MEMORANDUM AND ORDER
Before the court is defendant's Motion to Strike Surplusage From the Indictment Returned or, in the Alternative, Motion to Partially Dismiss the Indictment. (Dkt. 9). Defendant claims that the Indictment alleges crimes which clearly fall outside the federal statute of limitations for criminal conduct in Counts One, Two, Four, and Five by: 1) using the phrase, "[b]eginning on a date unknown to the Grand Jury but continuing through approximately. . . ;" and 2) including commissions outside of the statute of limitations in the allegation that defendant knowingly embezzled or misapplied approximately $ 134,917.11. Defendant asks the court to strike as surplusage the phrase "beginning on a date unknown" and the amount listed in those counts.
Federal Rule of Criminal Procedure 7(d) empowers district courts to "strike surplusage from the indictment or information." Courts strike language from the indictment only if it is both clearly irrelevant to the charges and inflammatory or prejudicial to the defendant. United States v. Collins, 920 F.2d 619, 631 (10th Cir. 1990), cert. denied, 500 U.S. 920 (1991). "This is an exacting standard that is rarely met." United States v. Jackson, 850 F. Supp. 1481, 1506 (D. Kan. 1994).
Defendant fails to meet the standard in this instance. The phrase "beginning on a date unknown" is relevant to the charges against defendant, especially those involving a continuing offense. Moreover, any prejudice from this phrase is minimal since time is not an essential element of the offenses charged and the phrase simply indicates that the government does not know the precise date defendant began his criminal conduct.

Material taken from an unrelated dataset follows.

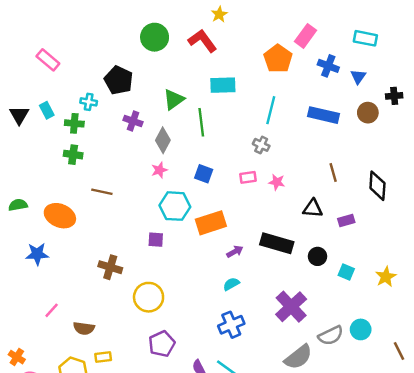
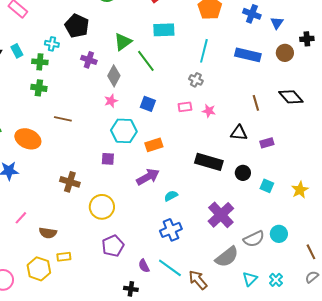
green line: (201, 122) -> (146, 61), turned -30
black diamond: (377, 186) -> (291, 97), moved, turned -45
orange rectangle: (211, 223) -> (154, 145), size x0.7
purple arrow: (235, 252) -> (148, 177), moved, size x1.6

As to the amount allegations, they are relevant because the statutory elements of a § 656 violation require a willful misapplication of money of a federally protected bank. Any prejudice from the alleged amount is minimal since the actual amount is not an essential element of the offenses charged. Additionally, the alleged amount is simply what the government hopes to prove at trial. See United States v. Hill, 799 F. Supp. 86, 88-89 (D. Kan. 1992) (information the government intends to prove at trial is properly included in the indictment). Because the indictment is not evidence and the court will instruct the jury on the indictment's limited role and require the government to establish the admissibility of evidence at trial, the court declines to strike the alleged amount. Jackson, 850 F. Supp. at 1507 (refusing to strike as surplusage allegations in indictment because any prejudice was minimal and court would instruct jury on indictment's limited role).
IT IS THEREFORE ORDERED that defendant's motion (Dkt. 9) is DENIED.
IT IS SO ORDERED this 2nd day of May 2016.